▶ [What needs to be done]:
In your copy, repeat the records exactly and leave out the pictures.

Start of Information provided

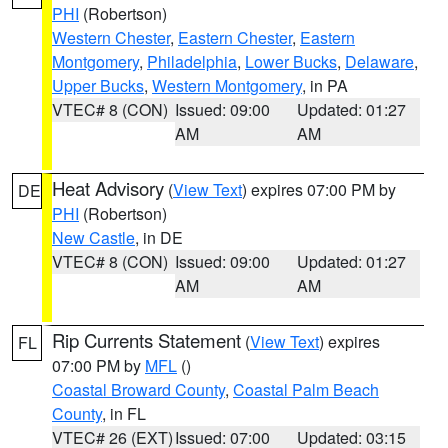
PHI
(Robertson)
Western Chester
,
Eastern Chester
,
Eastern
Montgomery
,
Philadelphia
,
Lower Bucks
,
Delaware
,
Upper Bucks
,
Western Montgomery
, in PA
VTEC# 8 (CON)
Issued: 09:00
Updated: 01:27
AM
AM
Heat Advisory
(
View Text
) expires 07:00 PM by
DE
PHI
(Robertson)
New Castle
, in DE
VTEC# 8 (CON)
Issued: 09:00
Updated: 01:27
AM
AM
Rip Currents Statement
(
View Text
) expires
FL
07:00 PM by
MFL
()
Coastal Broward County
,
Coastal Palm Beach
County
, in FL
VTEC# 26 (EXT)
Issued: 07:00
Updated: 03:15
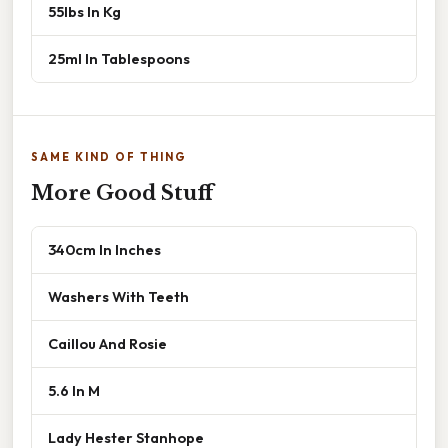
55lbs In Kg
25ml In Tablespoons
SAME KIND OF THING
More Good Stuff
340cm In Inches
Washers With Teeth
Caillou And Rosie
5.6 In M
Lady Hester Stanhope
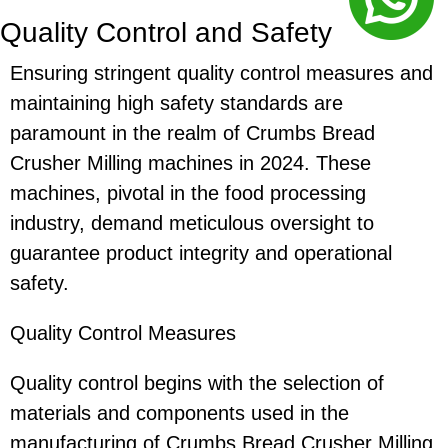
Quality Control and Safety
Ensuring stringent quality control measures and
maintaining high safety standards are
paramount in the realm of Crumbs Bread
Crusher Milling machines in 2024. These
machines, pivotal in the food processing
industry, demand meticulous oversight to
guarantee product integrity and operational
safety.
Quality Control Measures
Quality control begins with the selection of
materials and components used in the
manufacturing of Crumbs Bread Crusher Milling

End of Information provided

▶ [Written solution]:
PHI
(Robertson)
Western Chester
,
Eastern Chester
,
Eastern
Montgomery
,
Philadelphia
,
Lower Bucks
,
Delaware
,
Upper Bucks
,
Western Montgomery
, in PA
VTEC# 8 (CON)
Issued: 09:00
Updated: 01:27
AM
AM
Heat Advisory
(
View Text
) expires 07:00 PM by
DE
PHI
(Robertson)
New Castle
, in DE
VTEC# 8 (CON)
Issued: 09:00
Updated: 01:27
AM
AM
Rip Currents Statement
(
View Text
) expires
FL
07:00 PM by
MFL
()
Coastal Broward County
,
Coastal Palm Beach
County
, in FL
VTEC# 26 (EXT)
Issued: 07:00
Updated: 03:15
55lbs In Kg
25ml In Tablespoons
SAME KIND OF THING
More Good Stuff
340cm In Inches
Washers With Teeth
Caillou And Rosie
5.6 In M
Lady Hester Stanhope
Quality Control and Safety
Ensuring stringent quality control measures and
maintaining high safety standards are
paramount in the realm of Crumbs Bread
Crusher Milling machines in 2024. These
machines, pivotal in the food processing
industry, demand meticulous oversight to
guarantee product integrity and operational
safety.
Quality Control Measures
Quality control begins with the selection of
materials and components used in the
manufacturing of Crumbs Bread Crusher Milling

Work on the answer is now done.